The oldest principle in trading and investing is to buy low and sell high. The best way to do that is by finding opportunities trading at levels below their intrinsic or fair value. Alternatively, you can find discrepancies and seize the moment right before a price correction. To capitalize on these opportunities, traders rely on indicators that help them identify overbought and oversold markets. This guide explores the topic in detail. We will present you with a list of technical trading tools you can use and some tips on spotting these markets. Hopefully, by the time you finish reading, you’ll also learn how to profit from overbought and oversold markets.
What are Overbought and Oversold Markets?
We use the terms overbought and oversold to describe an asset’s price relative to its fair or intrinsic value. They help define current market conditions and future trends to help us identify buy and sell signals.
When we define an asset as “overbought,” it means its price has been going up consistently. As a consequence, it’s now trading at a higher price than what it is worth. As a result, its price has reached a tipping point, and we can expect it to drop soon. The pullback happens once traders unite around the idea that the asset is too expensive.
On the other hand, an oversold market is when the asset is trading below its fair value. As in, when it is worth more than its current price. Oversold markets usually appear when there has been a continuous selling of a particular instrument to a point where traders start thinking that its price has hit rock bottom. Oversold markets signal the end of short-term declines and the start of an upward rally.
Overbought and oversold levels signal that markets have matured and seen prices hit extremes. Market participants’ overreactions usually cause them. These may include increased buying or selling activity resulting from recent news, earnings releases, market-moving events, etc.
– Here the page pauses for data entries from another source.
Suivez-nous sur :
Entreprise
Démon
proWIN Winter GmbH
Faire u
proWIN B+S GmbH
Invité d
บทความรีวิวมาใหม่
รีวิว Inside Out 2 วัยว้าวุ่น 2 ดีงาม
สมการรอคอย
Based on the tools used to determine the overbought and oversold markets, there are two categories of market conditions. These two are fundamentally overbought/oversold and technically overbought/oversold. As their names suggest, to determine the instrument’s reasonable price, the former relies on fundamental indicators and industry factors. Meanwhile, the latter employs technical trading signals.
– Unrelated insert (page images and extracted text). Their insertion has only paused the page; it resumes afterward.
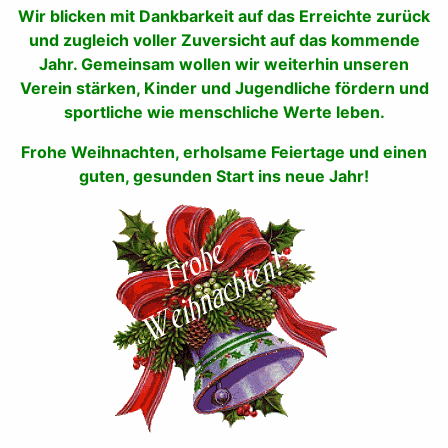
Wir blicken mit Dankbarkeit auf das Erreichte zurück
und zugleich voller Zuversicht auf das kommende
Jahr. Gemeinsam wollen wir weiterhin unseren
Verein stärken, Kinder und Jugendliche fördern und
sportliche wie menschliche Werte leben.
Frohe Weihnachten, erholsame Feiertage und einen
guten, gesunden Start ins neue Jahr!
How Overbought and Oversold Markets Can Help You
Being able to recognize overbought and oversold markets is the cornerstone of a sound investment strategy. If you can identify overbought and oversold levels, you will guarantee that you are buying and selling at the best possible price.
Assets’ prices can’t move in one direction indefinitely, and, at some point, they will turn and embrace an opposite journey. Being able to time the moment right before this happens is what turns good into great traders.
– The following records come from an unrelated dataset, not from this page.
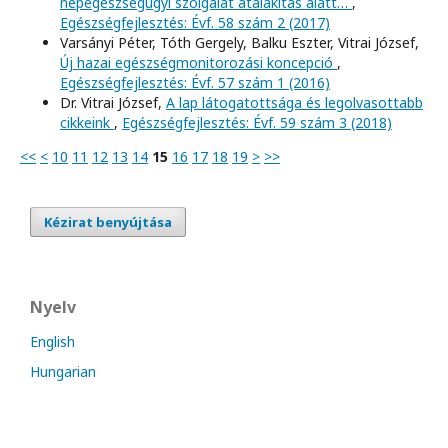
népegészségügyi szolgálat átalakítás alatt…
,
Egészségfejlesztés: Évf. 58 szám 2 (2017)
Varsányi Péter, Tóth Gergely, Balku Eszter, Vitrai József,
Új hazai egészségmonitorozási koncepció
,
Egészségfejlesztés: Évf. 57 szám 1 (2016)
Dr. Vitrai József,
A lap látogatottsága és legolvasottabb
cikkeink
,
Egészségfejlesztés: Évf. 59 szám 3 (2018)
<<
<
10
11
12
13
14
15
16
17
18
19
>
>>
Kézirat benyújtása
Nyelv
English
Hungarian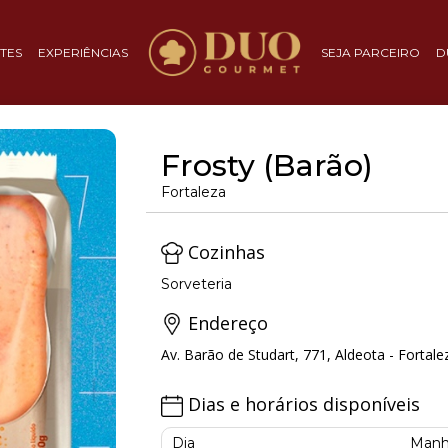
TES
EXPERIÊNCIAS
SEJA PARCEIRO
D
Frosty (Barão)
Fortaleza
Cozinhas
Sorveteria
Endereço
Av. Barão de Studart, 771, Aldeota - Fortale
Dias e horários disponíveis
Dia
Manh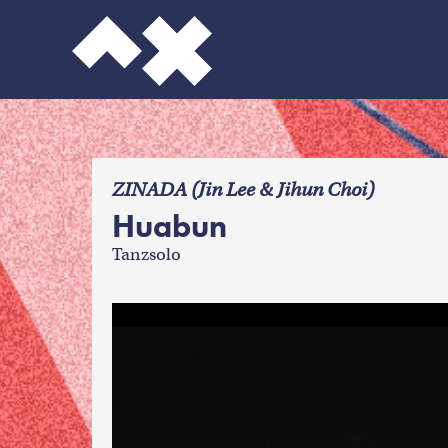
f
ZINADA (Jin Lee & Jihun Choi)
Huabun
Tanzsolo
The essence of strategies based on identifying overbought and oversold markets lies in their ability to predict when the expectation of the looming price drop/increase (correction) will materialize. These signals allow traders to buy at a lower price and sell at a higher one. Maximizing their returns this way helps them make the most out of the market opportunities.
While all this sounds great on paper, the truth is that identifying overbought and oversold markets might be a bit challenging for first-timers. Some traders spend years polishing and mastering their strategies, but it is well worth it in the end. The key to succeeding is employing them right.
Indicators to Identify Overbought and Oversold Markets
Bear in mind that overbought and oversold markets can last for an extended period. They will test your patience, and you should make sure to stick to your strategy and trade only when you are confident you have spotted the right signal. So, how to spot the right signal? The answer is – by relying on technical trading indicators.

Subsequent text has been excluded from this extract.